[[ Input records, beginning ]]

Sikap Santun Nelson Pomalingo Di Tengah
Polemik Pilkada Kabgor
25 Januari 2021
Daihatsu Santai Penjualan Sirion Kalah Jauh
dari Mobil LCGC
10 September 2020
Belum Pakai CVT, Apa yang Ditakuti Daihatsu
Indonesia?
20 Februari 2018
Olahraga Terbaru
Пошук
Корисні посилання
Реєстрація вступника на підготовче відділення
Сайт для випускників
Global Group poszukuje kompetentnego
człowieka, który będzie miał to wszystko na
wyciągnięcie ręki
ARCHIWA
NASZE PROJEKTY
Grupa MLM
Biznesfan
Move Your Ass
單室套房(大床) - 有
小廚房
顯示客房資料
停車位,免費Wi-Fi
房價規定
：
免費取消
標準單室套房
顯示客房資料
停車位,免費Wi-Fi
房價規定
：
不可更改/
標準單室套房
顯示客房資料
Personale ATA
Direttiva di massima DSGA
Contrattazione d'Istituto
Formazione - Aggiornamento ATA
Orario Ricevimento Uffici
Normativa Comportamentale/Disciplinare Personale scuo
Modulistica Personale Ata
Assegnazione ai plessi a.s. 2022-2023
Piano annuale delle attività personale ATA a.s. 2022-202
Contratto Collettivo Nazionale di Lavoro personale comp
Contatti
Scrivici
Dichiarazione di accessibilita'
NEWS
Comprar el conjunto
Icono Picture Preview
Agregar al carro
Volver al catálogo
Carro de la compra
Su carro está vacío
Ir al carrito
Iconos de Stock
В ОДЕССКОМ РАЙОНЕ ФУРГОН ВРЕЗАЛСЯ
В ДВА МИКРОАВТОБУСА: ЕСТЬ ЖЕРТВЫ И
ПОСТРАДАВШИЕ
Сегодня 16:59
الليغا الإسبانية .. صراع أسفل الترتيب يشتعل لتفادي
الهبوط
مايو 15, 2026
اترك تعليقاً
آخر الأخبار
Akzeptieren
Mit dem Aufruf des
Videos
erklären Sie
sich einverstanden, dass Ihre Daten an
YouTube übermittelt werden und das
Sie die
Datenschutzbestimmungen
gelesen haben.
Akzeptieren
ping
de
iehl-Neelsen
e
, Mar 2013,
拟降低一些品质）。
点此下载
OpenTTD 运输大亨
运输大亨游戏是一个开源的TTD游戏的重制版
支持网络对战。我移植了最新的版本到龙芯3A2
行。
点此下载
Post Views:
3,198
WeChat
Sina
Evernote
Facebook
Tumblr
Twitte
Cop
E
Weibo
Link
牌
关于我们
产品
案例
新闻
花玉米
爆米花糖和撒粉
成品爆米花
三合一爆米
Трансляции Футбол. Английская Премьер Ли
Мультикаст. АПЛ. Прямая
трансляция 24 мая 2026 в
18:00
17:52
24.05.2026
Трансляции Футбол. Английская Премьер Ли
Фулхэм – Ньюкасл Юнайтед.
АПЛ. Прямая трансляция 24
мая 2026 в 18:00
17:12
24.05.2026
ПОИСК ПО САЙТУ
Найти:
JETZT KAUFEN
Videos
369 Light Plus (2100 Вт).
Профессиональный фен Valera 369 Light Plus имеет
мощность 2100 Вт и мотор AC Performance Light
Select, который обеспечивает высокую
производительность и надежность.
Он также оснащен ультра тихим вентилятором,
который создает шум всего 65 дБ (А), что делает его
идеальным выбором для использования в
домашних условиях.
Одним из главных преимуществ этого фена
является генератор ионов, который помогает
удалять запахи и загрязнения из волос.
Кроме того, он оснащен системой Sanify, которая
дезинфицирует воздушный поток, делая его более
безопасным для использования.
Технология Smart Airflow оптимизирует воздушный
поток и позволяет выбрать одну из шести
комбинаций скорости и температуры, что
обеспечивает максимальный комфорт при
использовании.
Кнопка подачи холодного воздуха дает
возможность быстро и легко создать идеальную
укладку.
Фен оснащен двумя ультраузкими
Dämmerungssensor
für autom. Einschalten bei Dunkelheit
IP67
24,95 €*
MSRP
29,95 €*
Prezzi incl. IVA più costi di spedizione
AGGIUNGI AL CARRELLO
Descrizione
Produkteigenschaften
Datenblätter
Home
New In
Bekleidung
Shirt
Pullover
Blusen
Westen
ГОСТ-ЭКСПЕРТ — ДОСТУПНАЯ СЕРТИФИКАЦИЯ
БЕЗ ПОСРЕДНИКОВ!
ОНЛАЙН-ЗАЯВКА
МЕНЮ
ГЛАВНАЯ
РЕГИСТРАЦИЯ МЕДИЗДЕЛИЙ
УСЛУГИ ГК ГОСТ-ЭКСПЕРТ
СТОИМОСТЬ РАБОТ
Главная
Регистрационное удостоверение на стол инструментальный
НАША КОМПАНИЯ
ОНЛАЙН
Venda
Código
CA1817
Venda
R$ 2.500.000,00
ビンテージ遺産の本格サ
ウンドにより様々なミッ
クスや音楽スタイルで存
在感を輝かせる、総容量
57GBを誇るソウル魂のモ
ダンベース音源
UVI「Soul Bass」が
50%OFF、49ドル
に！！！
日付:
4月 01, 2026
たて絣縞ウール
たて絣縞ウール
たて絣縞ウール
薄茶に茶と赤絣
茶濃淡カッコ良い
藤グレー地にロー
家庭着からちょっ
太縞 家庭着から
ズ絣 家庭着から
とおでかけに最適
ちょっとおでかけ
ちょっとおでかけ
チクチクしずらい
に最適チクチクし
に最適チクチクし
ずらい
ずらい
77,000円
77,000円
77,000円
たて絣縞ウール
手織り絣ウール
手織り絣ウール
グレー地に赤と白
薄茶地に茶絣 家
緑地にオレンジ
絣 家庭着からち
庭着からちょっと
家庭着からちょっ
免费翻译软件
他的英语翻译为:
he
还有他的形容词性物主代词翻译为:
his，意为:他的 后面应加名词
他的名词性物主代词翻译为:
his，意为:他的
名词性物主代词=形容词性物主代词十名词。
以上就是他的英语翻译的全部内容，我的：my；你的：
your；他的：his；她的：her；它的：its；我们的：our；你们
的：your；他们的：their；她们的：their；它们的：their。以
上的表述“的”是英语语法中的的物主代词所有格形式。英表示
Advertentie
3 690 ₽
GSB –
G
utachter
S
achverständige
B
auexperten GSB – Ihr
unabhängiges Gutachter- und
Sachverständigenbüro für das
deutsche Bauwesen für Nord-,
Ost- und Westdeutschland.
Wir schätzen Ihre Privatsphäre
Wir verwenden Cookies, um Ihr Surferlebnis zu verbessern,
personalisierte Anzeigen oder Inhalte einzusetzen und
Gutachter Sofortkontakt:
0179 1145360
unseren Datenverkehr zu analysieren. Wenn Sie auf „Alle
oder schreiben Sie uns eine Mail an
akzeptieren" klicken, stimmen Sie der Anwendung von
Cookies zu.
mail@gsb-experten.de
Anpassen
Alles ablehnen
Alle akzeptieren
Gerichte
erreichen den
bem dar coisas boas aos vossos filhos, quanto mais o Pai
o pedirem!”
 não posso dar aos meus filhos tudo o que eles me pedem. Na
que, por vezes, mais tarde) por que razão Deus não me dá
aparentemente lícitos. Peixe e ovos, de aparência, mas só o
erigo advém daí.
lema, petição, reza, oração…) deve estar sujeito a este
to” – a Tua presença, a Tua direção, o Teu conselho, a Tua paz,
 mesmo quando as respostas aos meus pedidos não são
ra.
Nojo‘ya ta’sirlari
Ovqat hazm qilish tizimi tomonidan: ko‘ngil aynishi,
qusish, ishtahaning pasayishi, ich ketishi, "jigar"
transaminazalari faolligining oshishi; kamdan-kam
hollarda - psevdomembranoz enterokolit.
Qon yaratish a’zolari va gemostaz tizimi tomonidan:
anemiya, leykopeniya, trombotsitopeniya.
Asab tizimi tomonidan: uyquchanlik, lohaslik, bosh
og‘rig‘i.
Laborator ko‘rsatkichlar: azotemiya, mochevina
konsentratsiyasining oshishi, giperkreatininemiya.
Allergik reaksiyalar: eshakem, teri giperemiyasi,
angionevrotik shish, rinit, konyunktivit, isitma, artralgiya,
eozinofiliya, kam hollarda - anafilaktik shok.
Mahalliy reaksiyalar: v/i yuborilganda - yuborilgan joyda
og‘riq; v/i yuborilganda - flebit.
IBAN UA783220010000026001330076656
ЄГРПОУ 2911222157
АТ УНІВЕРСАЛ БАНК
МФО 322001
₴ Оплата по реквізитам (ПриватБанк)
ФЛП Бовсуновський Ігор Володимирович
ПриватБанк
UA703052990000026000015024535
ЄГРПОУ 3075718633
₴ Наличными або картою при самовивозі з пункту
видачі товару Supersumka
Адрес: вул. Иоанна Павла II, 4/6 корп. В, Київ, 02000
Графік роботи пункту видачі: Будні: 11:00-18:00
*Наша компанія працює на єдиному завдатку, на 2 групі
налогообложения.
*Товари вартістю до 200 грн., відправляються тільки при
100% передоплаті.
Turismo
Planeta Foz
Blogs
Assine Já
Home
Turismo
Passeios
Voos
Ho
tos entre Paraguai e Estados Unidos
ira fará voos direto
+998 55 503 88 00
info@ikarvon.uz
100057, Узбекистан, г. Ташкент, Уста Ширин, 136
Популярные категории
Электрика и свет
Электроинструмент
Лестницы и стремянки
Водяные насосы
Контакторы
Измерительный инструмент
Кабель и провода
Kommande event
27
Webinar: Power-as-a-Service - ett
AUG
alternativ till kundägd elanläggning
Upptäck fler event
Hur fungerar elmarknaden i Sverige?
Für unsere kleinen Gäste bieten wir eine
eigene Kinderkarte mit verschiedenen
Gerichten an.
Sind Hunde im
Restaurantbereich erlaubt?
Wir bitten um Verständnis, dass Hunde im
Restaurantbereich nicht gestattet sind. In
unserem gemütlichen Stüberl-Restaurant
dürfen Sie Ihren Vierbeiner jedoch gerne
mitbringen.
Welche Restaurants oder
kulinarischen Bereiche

[[ Input records, end ]]

Activity: An exact copy of the lines above between the line holding "Cookies zu." and the line holding "não posso dar", inclusive, is the whole answer.

Answer section:
Cookies zu.
mail@gsb-experten.de
Anpassen
Alles ablehnen
Alle akzeptieren
Gerichte
erreichen den
bem dar coisas boas aos vossos filhos, quanto mais o Pai
o pedirem!”
 não posso dar aos meus filhos tudo o que eles me pedem. Na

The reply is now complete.